How Do I Calculate A Price To Earnings Ratio?
The formula for P/E is:
Price to Earnings Ratio = Price per Share (in the reporting currency) ÷ Earnings per Share (EPS)
Or for Qilu Expressway:
P/E of 4.99 = CN¥1.46 (Note: this is the share price in the reporting currency, namely, CNY ) ÷ CN¥0.29 (Based on the year to June 2018.)
Is A High Price-to-Earnings Ratio Good?
A higher P/E ratio means that buyers have to pay a higher price for each HK$1 the company has earned over the last year.

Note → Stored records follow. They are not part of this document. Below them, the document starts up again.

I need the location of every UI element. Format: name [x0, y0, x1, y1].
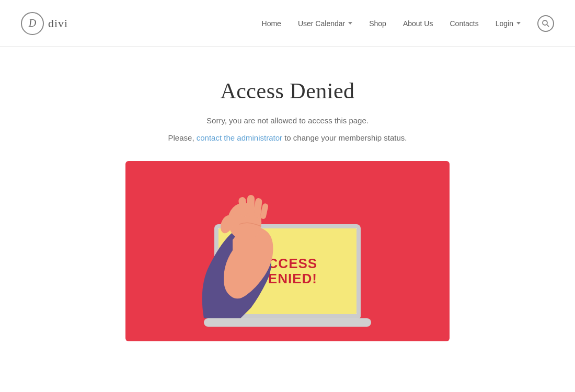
nav-contacts[interactable]: Contacts: [450, 19, 478, 28]
nav-login[interactable]: Login: [496, 19, 521, 28]
chevron-down-icon: [516, 22, 521, 25]
nav-home[interactable]: Home: [262, 19, 281, 28]
svg-line-1: [547, 25, 549, 27]
svg-rect-7: [260, 203, 269, 220]
subtitle: Sorry, you are not allowed to access thi…: [206, 116, 369, 125]
main-content: Access Denied Sorry, you are not allowed…: [0, 47, 575, 362]
svg-rect-4: [238, 197, 248, 217]
access-denied-illustration: ACCESS DENIED!: [125, 161, 450, 341]
logo-icon: D: [21, 12, 44, 35]
chevron-down-icon: [348, 22, 352, 25]
laptop-screen: ACCESS DENIED!: [214, 224, 361, 318]
site-header: D divi Home User Calendar Shop About Us …: [0, 0, 575, 47]
svg-rect-5: [247, 195, 255, 217]
svg-rect-6: [254, 198, 262, 218]
contact-line: Please, contact the administrator to cha…: [168, 133, 407, 142]
search-icon: [542, 19, 550, 28]
illustration-text: ACCESS DENIED!: [258, 256, 317, 286]
nav-shop[interactable]: Shop: [369, 19, 386, 28]
page-title: Access Denied: [220, 78, 354, 103]
laptop-base: [204, 318, 371, 327]
search-button[interactable]: [537, 15, 554, 32]
svg-point-0: [543, 20, 547, 25]
contact-admin-link[interactable]: contact the administrator: [197, 133, 284, 142]
main-nav: Home User Calendar Shop About Us Contact…: [262, 15, 554, 32]
logo[interactable]: D divi: [21, 12, 68, 35]
logo-name: divi: [48, 17, 68, 30]
nav-user-calendar[interactable]: User Calendar: [298, 19, 352, 28]
nav-about-us[interactable]: About Us: [403, 19, 433, 28]
laptop-screen-inner: ACCESS DENIED!: [218, 228, 356, 314]
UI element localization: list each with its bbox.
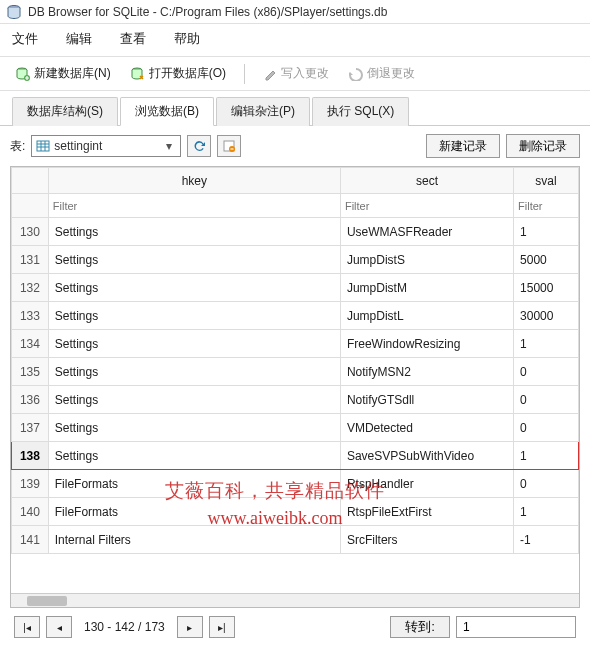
new-database-button[interactable]: 新建数据库(N) <box>8 61 119 86</box>
cell-hkey[interactable]: Settings <box>48 386 340 414</box>
cell-sval[interactable]: 15000 <box>514 274 579 302</box>
table-row[interactable]: 135SettingsNotifyMSN20 <box>12 358 579 386</box>
revert-changes-label: 倒退更改 <box>367 65 415 82</box>
write-changes-button[interactable]: 写入更改 <box>255 61 337 86</box>
toolbar: 新建数据库(N) 打开数据库(O) 写入更改 倒退更改 <box>0 56 590 91</box>
table-row[interactable]: 132SettingsJumpDistM15000 <box>12 274 579 302</box>
pager-first-button[interactable]: |◂ <box>14 616 40 638</box>
cell-sval[interactable]: 0 <box>514 386 579 414</box>
cell-hkey[interactable]: Settings <box>48 274 340 302</box>
table-row[interactable]: 131SettingsJumpDistS5000 <box>12 246 579 274</box>
refresh-button[interactable] <box>187 135 211 157</box>
table-row[interactable]: 134SettingsFreeWindowResizing1 <box>12 330 579 358</box>
filter-row <box>12 194 579 218</box>
scroll-thumb[interactable] <box>27 596 67 606</box>
clear-filters-button[interactable] <box>217 135 241 157</box>
table-row[interactable]: 139FileFormatsRtspHandler0 <box>12 470 579 498</box>
cell-sect[interactable]: JumpDistL <box>340 302 513 330</box>
cell-sval[interactable]: 30000 <box>514 302 579 330</box>
menu-edit[interactable]: 编辑 <box>66 30 92 48</box>
tab-sql[interactable]: 执行 SQL(X) <box>312 97 409 126</box>
pager-range: 130 - 142 / 173 <box>78 620 171 634</box>
cell-sect[interactable]: SaveSVPSubWithVideo <box>340 442 513 470</box>
menu-help[interactable]: 帮助 <box>174 30 200 48</box>
open-database-button[interactable]: 打开数据库(O) <box>123 61 234 86</box>
table-controls: 表: settingint ▾ 新建记录 删除记录 <box>10 134 580 158</box>
header-row: hkey sect sval <box>12 168 579 194</box>
cell-sect[interactable]: NotifyGTSdll <box>340 386 513 414</box>
pager-next-button[interactable]: ▸ <box>177 616 203 638</box>
row-number: 140 <box>12 498 49 526</box>
row-number: 131 <box>12 246 49 274</box>
col-header-sect[interactable]: sect <box>340 168 513 194</box>
filter-hkey[interactable] <box>53 200 336 212</box>
delete-record-button[interactable]: 删除记录 <box>506 134 580 158</box>
pager-prev-button[interactable]: ◂ <box>46 616 72 638</box>
table-row[interactable]: 141Internal FiltersSrcFilters-1 <box>12 526 579 554</box>
cell-sval[interactable]: 5000 <box>514 246 579 274</box>
table-row[interactable]: 133SettingsJumpDistL30000 <box>12 302 579 330</box>
cell-sval[interactable]: -1 <box>514 526 579 554</box>
tab-pragmas[interactable]: 编辑杂注(P) <box>216 97 310 126</box>
cell-hkey[interactable]: Internal Filters <box>48 526 340 554</box>
revert-changes-button[interactable]: 倒退更改 <box>341 61 423 86</box>
table-row[interactable]: 138SettingsSaveSVPSubWithVideo1 <box>12 442 579 470</box>
cell-sval[interactable]: 1 <box>514 498 579 526</box>
cell-sval[interactable]: 0 <box>514 470 579 498</box>
row-number: 137 <box>12 414 49 442</box>
col-header-sval[interactable]: sval <box>514 168 579 194</box>
pager-last-button[interactable]: ▸| <box>209 616 235 638</box>
tab-structure[interactable]: 数据库结构(S) <box>12 97 118 126</box>
cell-hkey[interactable]: Settings <box>48 218 340 246</box>
cell-sect[interactable]: NotifyMSN2 <box>340 358 513 386</box>
cell-hkey[interactable]: FileFormats <box>48 498 340 526</box>
goto-input[interactable] <box>456 616 576 638</box>
row-number: 139 <box>12 470 49 498</box>
filter-sval[interactable] <box>518 200 574 212</box>
cell-sect[interactable]: JumpDistM <box>340 274 513 302</box>
row-number: 138 <box>12 442 49 470</box>
cell-sect[interactable]: SrcFilters <box>340 526 513 554</box>
row-number: 133 <box>12 302 49 330</box>
cell-sval[interactable]: 1 <box>514 218 579 246</box>
refresh-icon <box>192 139 206 153</box>
cell-sval[interactable]: 0 <box>514 414 579 442</box>
write-changes-label: 写入更改 <box>281 65 329 82</box>
tab-browse[interactable]: 浏览数据(B) <box>120 97 214 126</box>
goto-button[interactable]: 转到: <box>390 616 450 638</box>
menu-file[interactable]: 文件 <box>12 30 38 48</box>
row-number: 132 <box>12 274 49 302</box>
titlebar: DB Browser for SQLite - C:/Program Files… <box>0 0 590 24</box>
cell-sval[interactable]: 1 <box>514 330 579 358</box>
table-name: settingint <box>54 139 162 153</box>
row-number: 136 <box>12 386 49 414</box>
cell-hkey[interactable]: Settings <box>48 330 340 358</box>
cell-hkey[interactable]: Settings <box>48 442 340 470</box>
col-header-hkey[interactable]: hkey <box>48 168 340 194</box>
menu-view[interactable]: 查看 <box>120 30 146 48</box>
cell-sect[interactable]: RtspFileExtFirst <box>340 498 513 526</box>
cell-hkey[interactable]: Settings <box>48 358 340 386</box>
table-row[interactable]: 140FileFormatsRtspFileExtFirst1 <box>12 498 579 526</box>
browse-tab-content: 表: settingint ▾ 新建记录 删除记录 hkey sect <box>0 125 590 654</box>
table-label: 表: <box>10 138 25 155</box>
cell-sect[interactable]: FreeWindowResizing <box>340 330 513 358</box>
row-number: 141 <box>12 526 49 554</box>
cell-sect[interactable]: VMDetected <box>340 414 513 442</box>
cell-hkey[interactable]: FileFormats <box>48 470 340 498</box>
cell-hkey[interactable]: Settings <box>48 414 340 442</box>
horizontal-scrollbar[interactable] <box>11 593 579 607</box>
cell-sval[interactable]: 0 <box>514 358 579 386</box>
table-row[interactable]: 130SettingsUseWMASFReader1 <box>12 218 579 246</box>
new-record-button[interactable]: 新建记录 <box>426 134 500 158</box>
cell-sect[interactable]: RtspHandler <box>340 470 513 498</box>
table-select[interactable]: settingint ▾ <box>31 135 181 157</box>
filter-sect[interactable] <box>345 200 509 212</box>
table-row[interactable]: 137SettingsVMDetected0 <box>12 414 579 442</box>
cell-hkey[interactable]: Settings <box>48 302 340 330</box>
cell-sect[interactable]: UseWMASFReader <box>340 218 513 246</box>
table-row[interactable]: 136SettingsNotifyGTSdll0 <box>12 386 579 414</box>
cell-sect[interactable]: JumpDistS <box>340 246 513 274</box>
cell-hkey[interactable]: Settings <box>48 246 340 274</box>
cell-sval[interactable]: 1 <box>514 442 579 470</box>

That isn’t a good or a bad thing on its own, but a high P/E means that buyers have a higher opinion of the business’s prospects, relative to stocks with a lower P/E.
How Growth Rates Impact P/E Ratios
Probably the most important factor in determining what P/E a company trades on is the earnings growth. When earnings grow, the ‘E’ increases, over time. Therefore, even if you pay a high multiple of earnings now, that multiple will become lower in the future. Then, a lower P/E should attract more buyers, pushing the share price up.
Qilu Expressway shrunk earnings per share by 11% over the last year.
How Does Qilu Expressway’s P/E Ratio Compare To Its Peers?
The P/E ratio essentially measures market expectations of a company. The image below shows that Qilu Expressway has a lower P/E than the average (8.6) P/E for companies in the infrastructure industry.
Its relatively low P/E ratio indicates that Qilu Expressway shareholders think it will struggle to do as well as other companies in its industry classification. While current expectations are low, the stock could be undervalued if the situation is better than the market assumes. You should delve deeper. I like to check if company insiders have been buying or selling.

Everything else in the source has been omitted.